Après l’armistice, M. Gravereaux rejoint sa famille en France non occupée. Ils partirent pour Lisbonne et les États-Unis. Là, il recommença à travailler à McCann-Erickson comme vice-directeur artistique.  Un troisième enfant naquit dans la famille installée au 184 South Avenue, New Canaan, Connecticut.

Pendant ce temps, une opération était nécessaire pour la blessure qu’il avait reçue à Namur. La moitié de la mâchoire inférieure de M. Gravereaux fut enlevée.  Une fois guéri, il s’engagea dans l’Armée française de Libération, reçut une formation d’officier à Fort Benning, Géorgie, et Fort Knox, Kentucky, et partit de là pour Casablanca.  Là, il fut attaché à une unité de destroyer de chars (tank destroyer) en tant qu’officier de liaison avec l’armée américaine.

Le mois dernier, des complications de sa blessure et de son opération se sont déclarées. L’officier fut transporté à l’hôpital militaire de Casablanca. Son état s’aggrava. Il y a quinze jours, le Général Henri Giraud, Commandant des forces françaises en Afrique, cita le lieutenant pendant une cérémonie dans la cour de l’hôpital.

L’officier malade, blond, blême et faible, réussit avec l’aide d’une injection à traverser la cour et à se tenir au garde-à-vous pendant que la citation était lue :

« La Médaille militaire est remise au Lieutenant Claude Gravereaux, un volontaire français gravement blessé au cours de la campagne de 1939-1940, qui n’a pas hésité malgré son infirmité à s’engager dans l’Armée de Libération pour reprendre le combat contre l’ennemi héréditaire. Il a ainsi donné l’exemple le plus pur de courage et de patriotisme.  La citation présente porte avec elle l’attribution de la Croix de Guerre avec honneurs (with palms) ».

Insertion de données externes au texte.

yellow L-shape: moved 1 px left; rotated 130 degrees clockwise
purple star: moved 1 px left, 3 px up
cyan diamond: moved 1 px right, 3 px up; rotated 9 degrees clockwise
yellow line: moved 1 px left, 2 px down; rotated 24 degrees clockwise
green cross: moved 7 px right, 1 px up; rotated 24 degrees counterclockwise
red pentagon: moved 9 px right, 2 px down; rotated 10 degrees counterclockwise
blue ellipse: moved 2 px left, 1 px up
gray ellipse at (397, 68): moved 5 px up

Quelques jours après, le Lieutenant Gravereaux découvrit que sa condition était sans espoir. Il était résolu à revenir en Amérique pour passer ses derniers jours avec sa famille. Sa détermination à rassembler ses forces fut si forte que les autorités consentirent à lui trouver un passage dans un bombardier pendant la semaine. Ayant peur que ce ne soit trop tard, il sortit en cachette de l’hôpital et acheta un billet d’avion. Il atterrit à Dakar le 15 novembre, pour découvrir alors qu’il n’y avait aucun moyen de transport disponible pour l’Amérique du Sud.

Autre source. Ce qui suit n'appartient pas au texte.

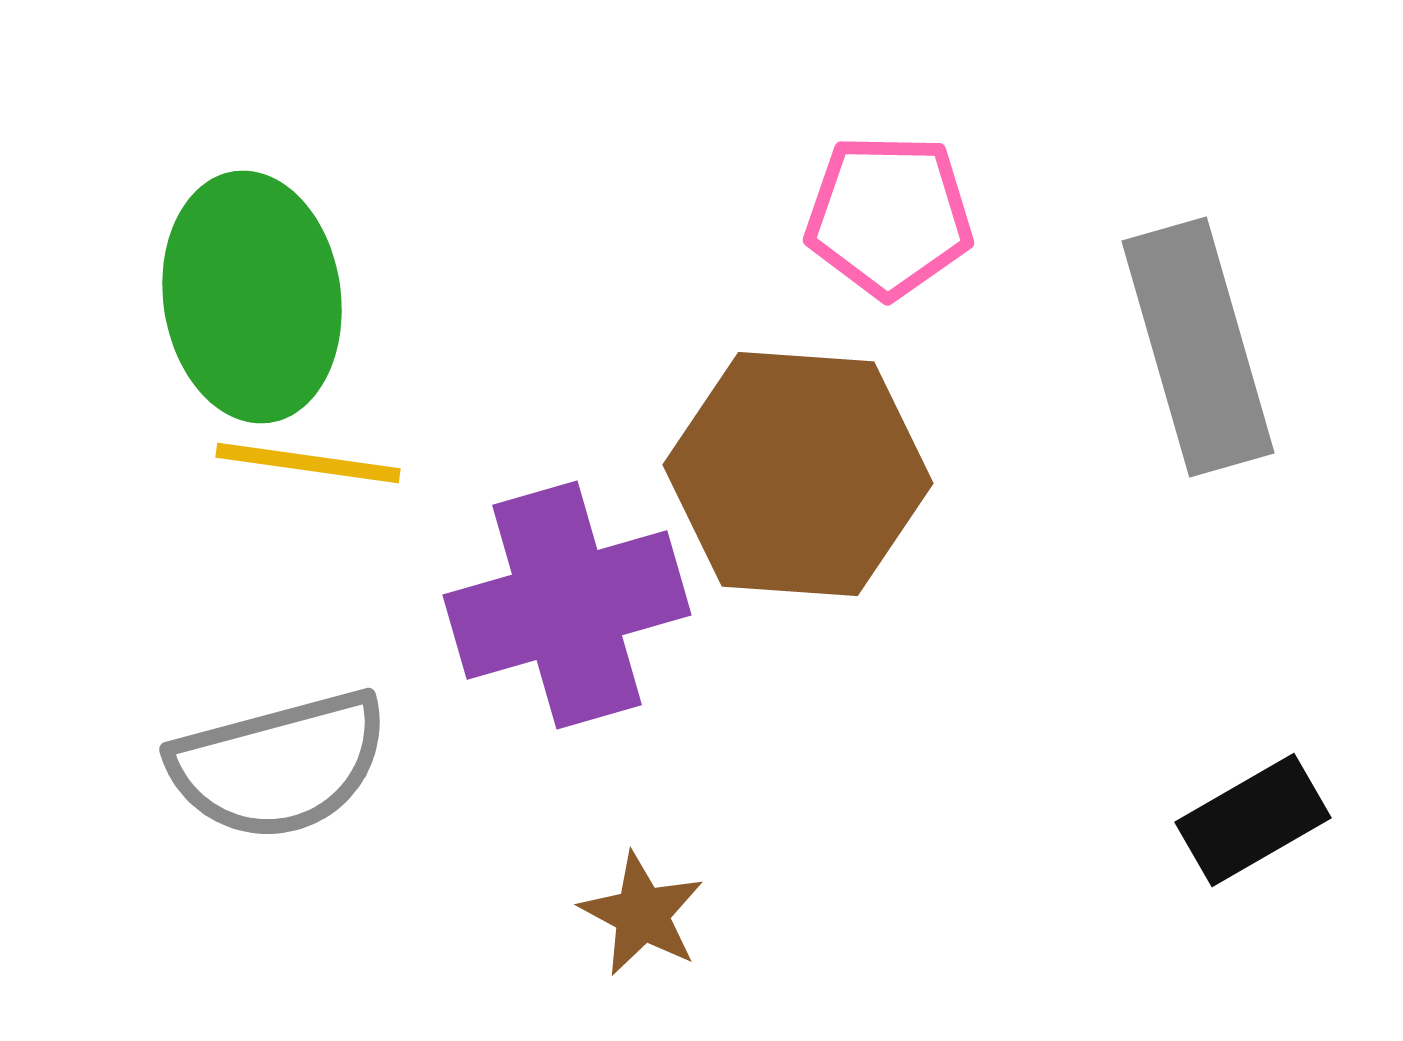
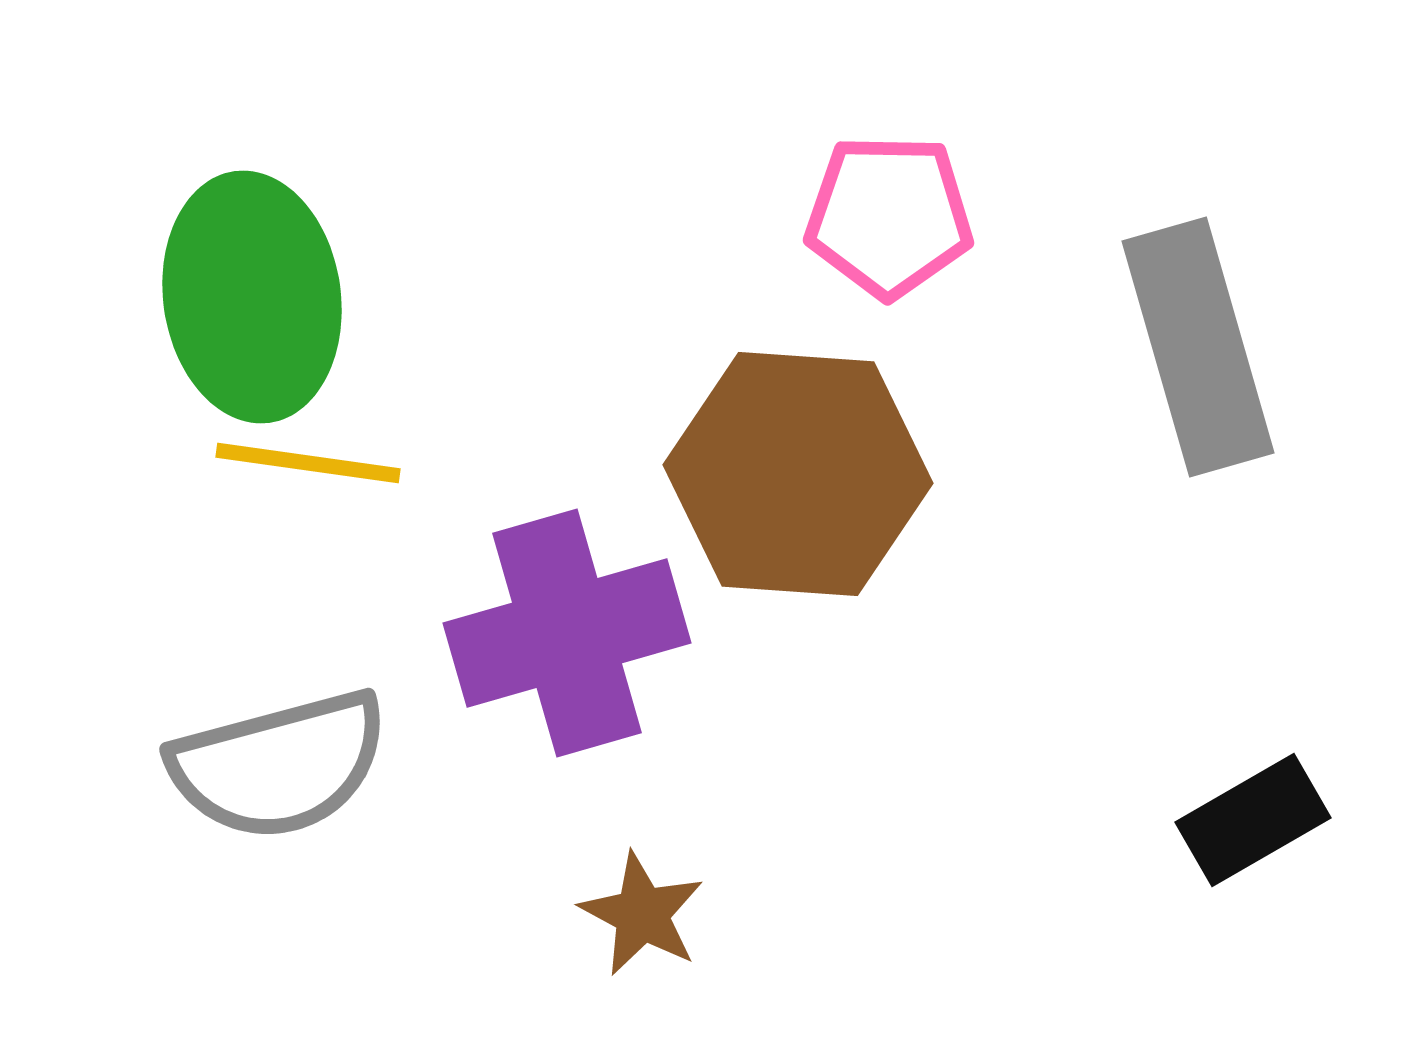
purple cross: moved 28 px down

Il plaida sa cause et parvint à obtenir une place dans un avion postal. Au Brésil, il fut forcé de faire la même chose. Jeudi dernier il est arrivé à Washington, prit un train pour New York et alla à l’appartement de son beau-frère, Frederik Atwood, au 925 Park Avenue. Le lieutenant fut emmené au Columbia-Presbyterian Medical Center où il mourut.

Les obsèques hier eurent lieu dans la Chapelle catholique sur l’île. Sur les marches de la Chapelle le Capitaine L.A.Fischer, Aumônier du poste (Post Chaplain) a épinglé les médailles du lieutenant sur le manteau de madame Gravereaux, Edna Jacqueline Hollingsworth de son nom de jeune fille. Elle partira aujourd’hui pour Washington, où sera enterré demain son mari. Leurs enfants John, 6 ans, Daniel, 4 ans et Stephen, 2 ans, étaient restés à New Canaan.